I couldn't send to the remote to end up with the same directory structure as the local pool. I could only send to

lxd/lxd

But with lxd below the top pool like this, you could send the entire lxd file system to a pool on another volume and then mount the volume and import the pool to restore (provided you had the associated lxd database and other info).

top/lxd
top/lxd
top/lxd/containers
top/lxd/images
top/lxd/deleted

https://github.com/lxc/lxd/blob/master/doc/storage-backends.md#zfs
https://insights.ubuntu.com/2016/02/16/zfs-is-the-fs-for-containers-in-ubuntu-16-04/
https://wiki.ubuntu.com/Kernel/Reference/ZFS

[AceSlash]

I had to rescue a lxd host recently and to my surprise, I saw that /var/lib/lxd was (by default) not on the zfs dataset used by everything else.

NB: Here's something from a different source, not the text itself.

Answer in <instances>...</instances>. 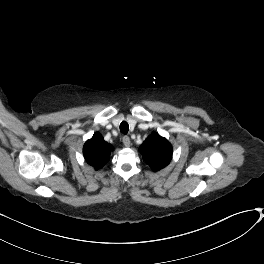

This is very dangerous: if you use zfs snapshot and send to backup tank/lxd (or whatever your pool name is), you won't have the lxd database and you'll have a lot of trouble to restore the host.

Furthermore, this way of backup (taking everything, including the database), works in some case (when you want to restore the whole host), but doesn't in others common cases: like you want to import all the containers on an other host that already runs several containers. Currently, you can't do that easily without hacking the database.

You also can't "lxc copy" to an other host and then send the incremental snapshots using lxd (you can with zfs).

I think a simple way to export a container configuration to a sql file to be able to import it to an other host is necessary. With this, you can backup the container data with ZFS to a backup server and have a way to import the configuration. You could then restore a target container to an other lxd host.

[yoniy0]

@stgraber I'm still looking for a good LXD backup strategy. The documentation isn't quite complete, but can you comment on whether lxc import is mature enough to rely on, or if using images (through publish>export>image import) is preferable?